Securiti launches Gencore AI, a holistic solution to build Safe Enterprise AI with proprietary data - easily

View

Summary of EDPB’s Opinion 28/2024 Concerning AI Models & Processing of Personal Data

Contributors

Rohma Fatima Qayyum

Assoc. Data Privacy Analyst

Muhammad Faisal Sattar

Data Privacy Legal Manager at Securiti

FIP, CIPT, CIPM, CIPP/Asia

Listen to the content

Introduction

The primary duty of the European Data Protection Board (EDPB) is to ensure the consistent application of the General Data Protection Regulation (GDPR) throughout the European Economic Area (EEA). On 17th December 2024, EDPB issued Opinion 28/2024 in response to the Irish supervisory authority’s (IE SA) request to the EDPB to issue an opinion concerning the processing of personal data in the context of the development and deployment phases of artificial intelligence (AI) models.

The opinion responds to the following four questions:

  1. When and how can an AI model be considered ‘anonymous?’
  2. How can controllers demonstrate the appropriateness of legitimate interest as a legal basis in the development phase of an AI model?
  3. How can controllers demonstrate the appropriateness of legitimate interest as a legal basis in the deployment phase of an AI model?
  4. What are the consequences of the unlawful processing of personal data in the development phase of an AI model on the subsequent processing or operation of the AI model?

Scope of the Opinion

The EDPB has issued this opinion without prejudice to the obligations of controllers and processors under the GDPR. However, this opinion is unclear about how it fits within the wider scheme of obligations under the EU AI Act. As per the accountability principle enshrined in Article 5(2) GDPR, controllers are obligated to demonstrate compliance with all the principles relating to the processing of personal data. Most importantly, this opinion should be interpreted considering that technologies associated with AI models are subject to rapid evolution and all possible scenarios concerning the AI models and processing of personal data may not be addressed in this opinion. It is also important to note that AI systems are broader in scope than AI models, as AI models are typically integrated into and form part of AI systems.
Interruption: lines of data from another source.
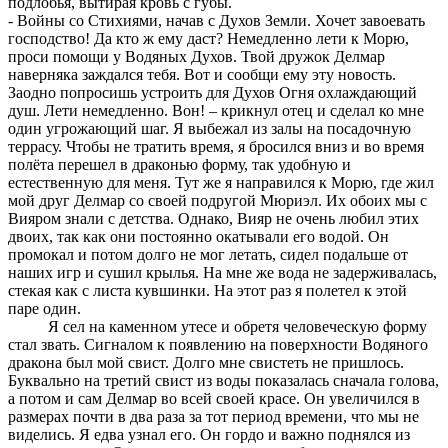
подлобья, вытирая кровь с губы.
- Войны со Стихиями, начав с Духов Земли. Хочет завоевать
господство! Да кто ж ему даст? Немедленно лети к Морю,
проси помощи у Водяных Духов. Твой дружок Делмар
наверняка заждался тебя. Вот и сообщи ему эту новость.
Заодно попросишь устроить для Духов Огня охлаждающий
душ. Лети немедленно. Вон! – крикнул отец и сделал ко мне
один угрожающий шаг. Я выбежал из залы на посадочную
террасу. Чтобы не тратить время, я бросился вниз и во время
полёта перешел в драконью форму, так удобную и
естественную для меня. Тут же я направился к Морю, где жил
мой друг Делмар со своей подругой Мюриэл. Их обоих мы с
Вияром знали с детства. Однако, Вияр не очень любил этих
двоих, так как они постоянно окатывали его водой. Он
промокал и потом долго не мог летать, сидел подальше от
наших игр и сушил крылья. На мне же вода не задерживалась,
стекая как с листа кувшинки. На этот раз я полетел к этой
паре один.
Я сел на каменном утесе и обретя человеческую форму
стал звать. Сигналом к появлению на поверхности Водяного
дракона был мой свист. Долго мне свистеть не пришлось.
Буквально на третий свист из воды показалась сначала голова,
а потом и сам Делмар во всей своей красе. Он увеличился в
размерах почти в два раза за тот период времени, что мы не
виделись. Я едва узнал его. Он гордо и важно поднялся из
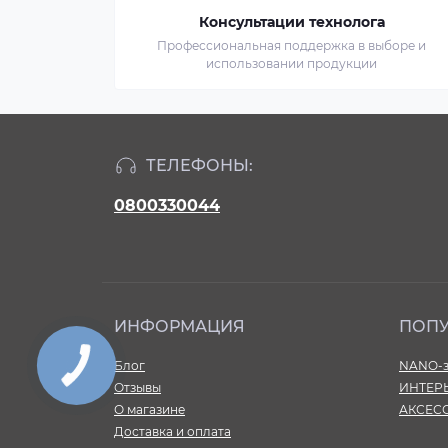
Консультации технолога
Профессиональная поддержка в выборе и
использовании продукции
ТЕЛЕФОНЫ:
0800330044
ИНФОРМАЦИЯ
ПОП
Блог
NANO-з
Отзывы
ИНТЕР
О магазине
АКСЕС
Доставка и оплата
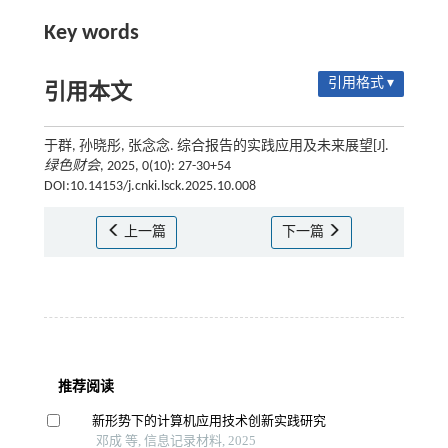
Key words
引用格式 ▾
引用本文
于群, 孙晓彤, 张念念. 综合报告的实践应用及未来展望[J].
绿色财会
, 2025, 0(10): 27-30+54
DOI:10.14153/j.cnki.lsck.2025.10.008
上一篇
下一篇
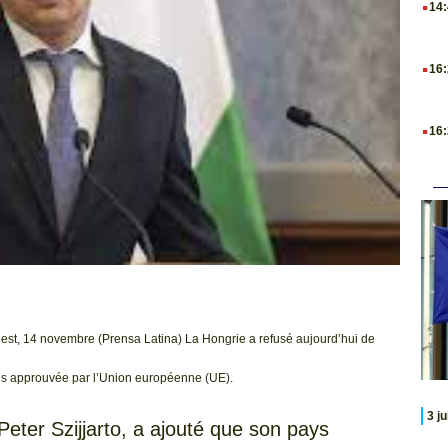
14
.
16
.
16
st, 14 novembre (Prensa Latina) La Hongrie a refusé aujourd’hui de
iens approuvée par l’Union européenne (UE).
3 j
Peter Szijjarto, a ajouté que son pays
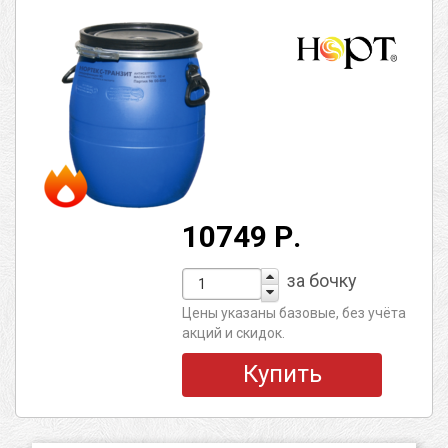
10749 Р.
за бочку
Цены указаны базовые, без учёта
акций и скидок.
Купить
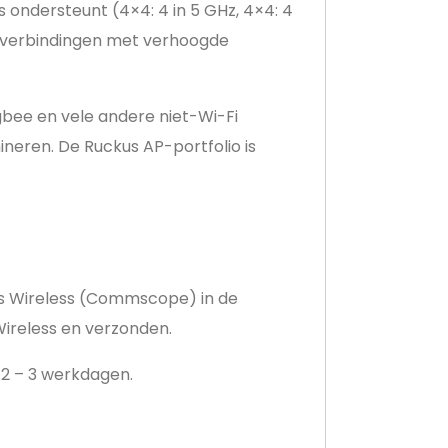
 ondersteunt (4×4: 4 in 5 GHz, 4×4: 4
ntverbindingen met verhoogde
gbee en vele andere niet-Wi-Fi
neren. De Ruckus AP-portfolio is
kus Wireless (Commscope) in de
ireless en verzonden.
: 2 – 3 werkdagen.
I. Provisions Not Addressed in the Opinion

This opinion does not examine the following provisions, which could still be significant in evaluating the data protection requirements applicable to AI models:

  1. Processing of special categories of data: Article 9(1) of the GDPR prohibits processing special categories of data unless exceptions under Article 9(2) apply. The Court of Justice of the European Union (CJEU) has clarified that even a single sensitive data item triggers this prohibition unless a valid derogation is met. For the Article 9(2)(e) exception that relates to the processing of special categories of personal data manifestly made public by the data subject, it must be verified that the data subject explicitly intended to make their data public. These principles are crucial when processing special category data in AI models.
  2. Automated-decision making, including profiling: The data processing operations carried out by AI models may fall under the scope of Article 22 of GDPR, which imposes additional obligations on controllers and provides additional safeguards to data subjects, as detailed in Working Party Guidelines on Automated individual decision-making and Profiling for the purposes of Regulation 2016/679.
  3. Compatibility of purposes: Controllers shall assess whether processing for a secondary purpose aligns with the purpose for which personal data was originally collected, as per Article 6(4) GDPR criteria. This provision may be relevant for AI model development and deployment and Supervisory Authorities (SAs) should assess its applicability accordingly.
  4. Data protection impact assessments (DPIAs): Under Article 35 GDPR, DPIAs are required when processing in the context of AI models is likely to pose high risks to the rights and freedoms of natural persons, reinforcing the element of accountability.
  5. Principle of data protection by design: SAs should evaluate compliance with Article 25(1) GDPR, ensuring AI models incorporate data protection by design principles.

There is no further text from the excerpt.